Operação Tutti Frutti. “Já ninguém reporá o dano reputacional”
É o principal suspeito na Operação Tutti Frutti, um caso que tem quase quatro anos. Já foi ouvido pelas autoridades?
Não.
Consegue compreender esta demora?
Consigo compreender que, em Portugal, se fazem investigações com pouco critério e à la carte.
O que é quer dizer com à la carte? Foi um processo dirigido contra si?
Nunca falei a nenhum órgão de comunicação social sobre essa matéria. E não o fiz porque não tenho nenhuma qualidade jurídica nessa investigação. Quando digo à la carte estou a dizer que é contra os políticos em geral. Não estou a dizer que é contra mim. Acho que há uma politização da justiça e uma judicialização da política que não são benéficas. Não estou a acusar ninguém. No meu caso particular, aguardo serenamente. Agora, repare: já ninguém reporá o dano reputacional, financeiro e profissional que isso me causou. Enfim, são as regras do jogo, pelos vistos. Tenho pena de viver num país que tem essa forma de investigar. Sou aquilo que pior se pode ser enquanto político num processo destes: que é suspeito.

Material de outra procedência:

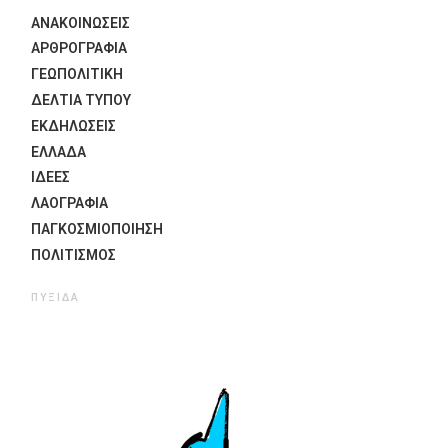
ΑΝΑΚΟΙΝΩΣΕΙΣ
ΑΡΘΡΟΓΡΑΦΙΑ
ΓΕΩΠΟΛΙΤΙΚΗ
ΔΕΛΤΙΑ ΤΥΠΟΥ
ΕΚΔΗΛΏΣΕΙΣ
ΕΛΛΑΔΑ
ΙΔΈΕΣ
ΛΑΟΓΡΑΦΊΑ
ΠΑΓΚΟΣΜΙΟΠΟΊΗΣΗ
ΠΟΛΙΤΙΣΜΟΣ
ΠΥΞΊΔΑ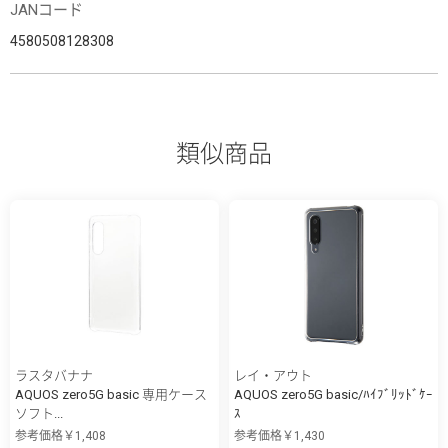
JANコード
4580508128308
類似商品
ラスタバナナ
レイ・アウト
AQUOS zero5G basic 専用ケース
AQUOS zero5G basic/ﾊｲﾌﾞﾘｯﾄﾞｹｰ
ソフト...
ｽ
参考価格￥1,408
参考価格￥1,430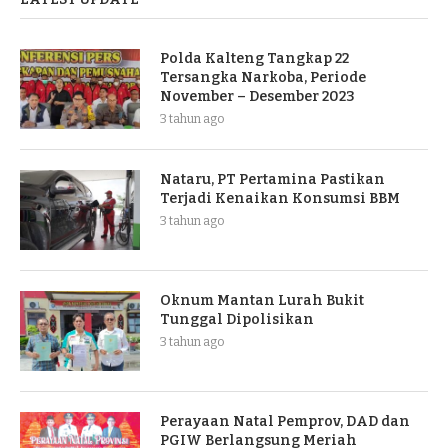
Polda Kalteng Tangkap 22
Tersangka Narkoba, Periode
November – Desember 2023
3 tahun ago
Nataru, PT Pertamina Pastikan
Terjadi Kenaikan Konsumsi BBM
3 tahun ago
Oknum Mantan Lurah Bukit
Tunggal Dipolisikan
3 tahun ago
Perayaan Natal Pemprov, DAD dan
PGIW Berlangsung Meriah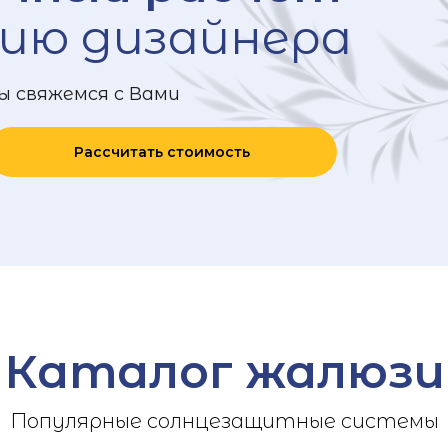
ию дизайнера
ы свяжемся с Вами
Рассчитать стоимость
Каталог жалюзи
Популярные солнцезащитные системы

Como explica a suspeita que o Ministério Público tem sobre si de pertencer ou coordenar uma teia de tráfico de influências e de corrupção entre a sua empresa e várias autarquias do país?
É completamente infundado.
Mesmo apesar de todos os ajustes diretos feitos entre a sua empresa e autarquias lideradas por sociais-democratas?
Sempre tive mais relações com câmaras do PS do que com câmaras do PSD. Tive várias empresas, hoje estou dedicado em exclusivo à atividade política. Uma das empresas trabalhava com entidades públicas e as entidades públicas, umas geridas por executivos do PSD e outras geridas por executivos do PS. Não há nenhuma irregularidade naquilo que se fazia nessas empresas, que, infelizmente, já não têm atividade, também por causa dessas investigações.